We’ve seen huge improvements in asexual representation thanks to shows like Heartstopper, which accurately depicts ace and aro identities. As the author of the best-selling graphic novels, it’s clear that Alice understands a range of sexualities and romantic experiences.

Oseman is very open about their own experiences being asexual and aromantic. They said, “Interviewers come to me with a preconceived notion of what my identity is, and assumptions about how an ace person experiences the world. No one is asking deep questions. It’s a complicated thing to understand about yourself.”

Yasmin Benoit

Photograph of Yasmin Benoit, one of the asexual celebrities listed in the article, posing in purple top.

As a writer, model, and ace activist, Yasmin has been using her platform to advocate for better asexual media representation. She created the #ThisIsWhatAnAsexualLooksLike hashtag and co-founded International Asexuality Day.

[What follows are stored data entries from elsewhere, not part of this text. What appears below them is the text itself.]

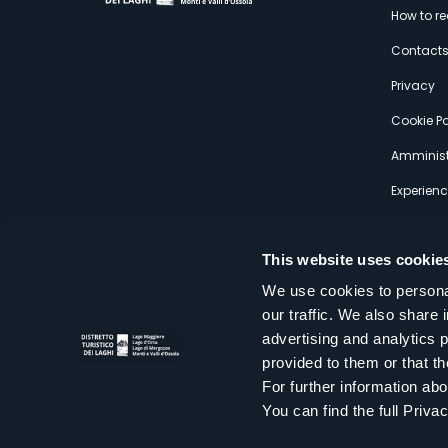
M
How to r
s
Contact
Privacy
Cookie Po
Amminist
Experien
This website uses cookie
We use cookies to personal
our traffic. We also share 
Distretto Turistico dei Laghi Scrl
advertising and analytics 
Sede legale e operativa: Corso Italia 26 - 28838 Stresa VB - It
provided to them or that th
tel:
+39 0323 30416
infoturismo@distrettolaghi.it
e
distrettolaghi@legalmail.it
For further information a
www.distrettolaghi.it
You can find the full Priva
P.I. 01648650032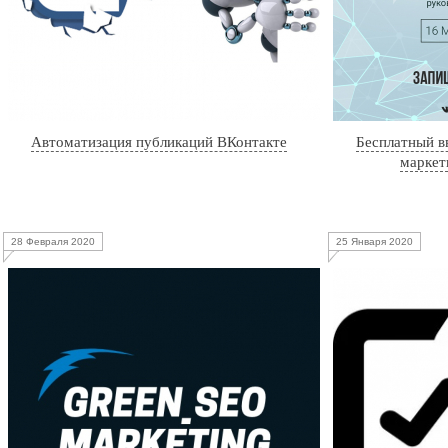
Автоматизация публикаций ВКонтакте
Бесплатный в
маркет
28 Февраля 2020
25 Января 2020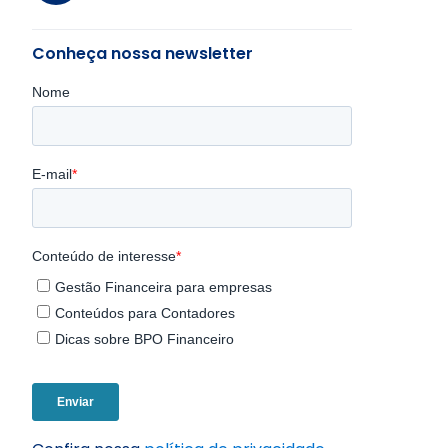
Conheça nossa newsletter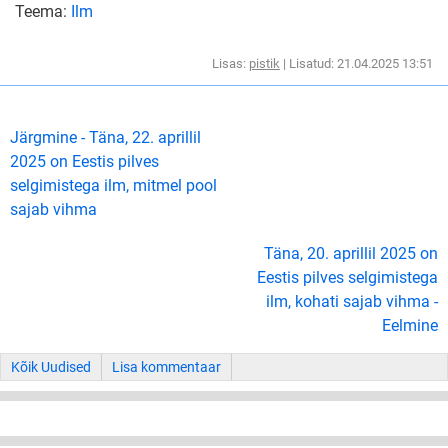
Teema:
Ilm
Lisas:
pistik
| Lisatud: 21.04.2025 13:51
Järgmine - Täna, 22. aprillil
2025 on Eestis pilves
selgimistega ilm, mitmel pool
sajab vihma
Täna, 20. aprillil 2025 on
Eestis pilves selgimistega
ilm, kohati sajab vihma -
Eelmine
Kõik Uudised
Lisa kommentaar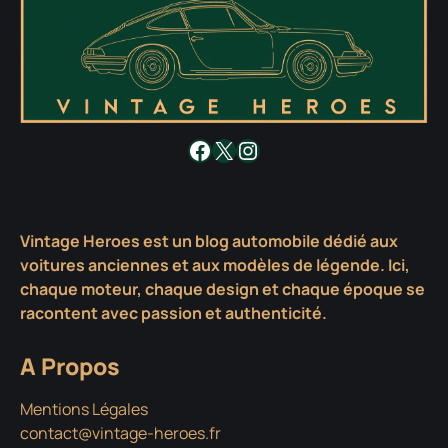
Facebook
X
Instagram
Vintage Heroes est un blog automobile dédié aux
voitures anciennes et aux modèles de légende. Ici,
chaque moteur, chaque design et chaque époque se
racontent avec passion et authenticité.
A Propos
Mentions Légales
contact@vintage-heroes.fr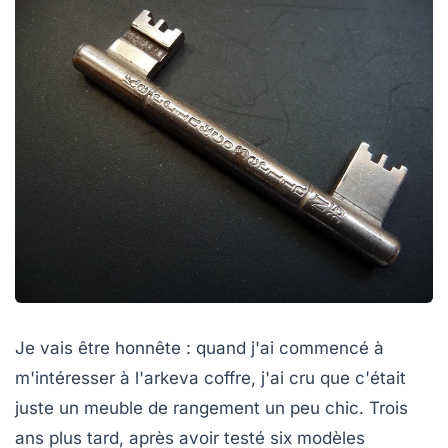
Je vais être honnête : quand j'ai commencé à
m'intéresser à l'arkeva coffre, j'ai cru que c'était
juste un meuble de rangement un peu chic. Trois
ans plus tard, après avoir testé six modèles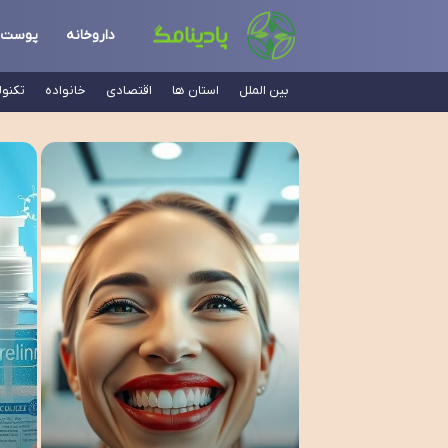
داروخانه
پوست
بین الملل
استان ها
اقتصادی
خانواده
تکنو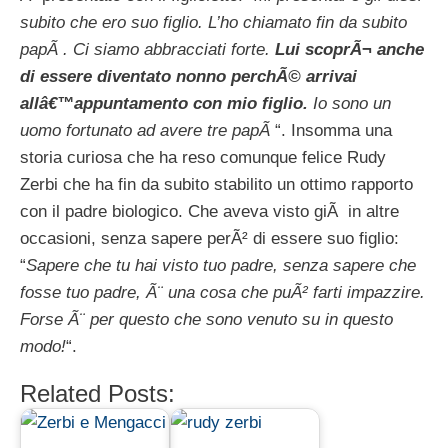
subito che ero suo figlio. L’ho chiamato fin da subito
papÃ . Ci siamo abbracciati forte.
Lui scoprÃ¬ anche
di essere diventato nonno perchÃ© arrivai
allâ€™appuntamento con mio figlio.
Io sono un
uomo fortunato ad avere tre papÃ
“. Insomma una
storia curiosa che ha reso comunque felice Rudy
Zerbi che ha fin da subito stabilito un ottimo rapporto
con il padre biologico. Che aveva visto giÃ in altre
occasioni, senza sapere perÃ² di essere suo figlio:
“
Sapere che tu hai visto tuo padre, senza sapere che
fosse tuo padre, Ã¨ una cosa che puÃ² farti impazzire.
Forse Ã¨ per questo che sono venuto su in questo
modo!
“.
Related Posts:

She radiates confidence and comfort in her own body in a powerful way. As a Black asexual and aromantic woman, she also brings attention to the intersection of race, gender, and queerness that is too often under-represented.

David Jay

Photograph of David Jay, the founder of the Asexual Visibility and Education Network

As the founder of the Asexual Visibility and Education Network (AVEN), David makes space for more asexual people to meet, connect, and defy stereotypes.

He advocates for more open and honest public dialogue about ace experiences. For example, in his own experience, ace people can have deep emotional needs where they crave touch and intimacy, but not sex. He happily talks about his own family, which includes a three-parent household with his partners and daughter.

Michaela Coel

Photograph of Michaela Coel, one of the asexual and aromantic celebrities listed in the article, wearing a black dress posing in front of purple background

This aromantic British writer and actor is best known for her roles in Chewing Gum, Black Mirror, and Black Earth Rising.

Michaela rarely shares details about her private life with the media, but in a 2014 interview, she shared, “I googled aromanticism and I very much felt like, ‘Oh, that’s me.’” She continued, “I am OK being by myself. I like having intimate relationships but I don’t want to change people or want to be changed by anyone.”

Tim Gunn

Photograph of Tim Gunn standing in a suit in front of a purple background

The Project Runway fashion icon came out as asexual in a 2010 interview with People Magazine sharing, “For a long time, I didn’t know what I was. I knew what I wasn’t: I wasn’t interested in boys, and I really wasn’t interested in girls.”

He talks about his previous long-term relationships in his autobiography and how he came to identify with the asexual label.

Janeane Garofalo

Photo of Janeane Garofalo, one of the asexual celebrities listed in the article, holding a microphone against a purple background

Comedian Janeane Garofalo describes her asexuality as having “a genuine lack of interest” in sex rather than a fear of intimacy.

She’s comfortably spoken about the range of asexuality and the distinction between finding someone attractive versus experiencing romantic or sexual attraction.

Cody Daigle-Orians

Photo of man with glasses wearing purple, white, gray and black ace scarf

As someone who identifies as ace, aromantic, and queer, Cody is the founder of Ace Dad Advice. He offers digital workshops where he discusses things like self-confidence, communicating with partners in relationships, negotiating intimacy, and exploring asexual labels like ace and aro.

He also has a YouTube channel that offers advice for people explaining their asexuality, and he curated a book called Being Ace: An Anthology of Queer, Trans, Femme, and Disabled Stories of Asexual Love and Connection.

Angela Chen

Photo of ace author Angela Chen wearing glasses and lipstick

This incredible asexual author of ACE: What Asexuality Reveals About Desire, Society, and the Meaning of Sex writes about her own experience discovering her asexual identity.

Chen combines research and personal accounts to explain attraction and offer a better understanding of what it means to be asexual.

These are just some of the asexual and aromantic celebrities paving the way for better understanding and more diversity in how ace identities are represented in the media. Their impactful stories are helping break down expectations and misunderstandings about asexuality.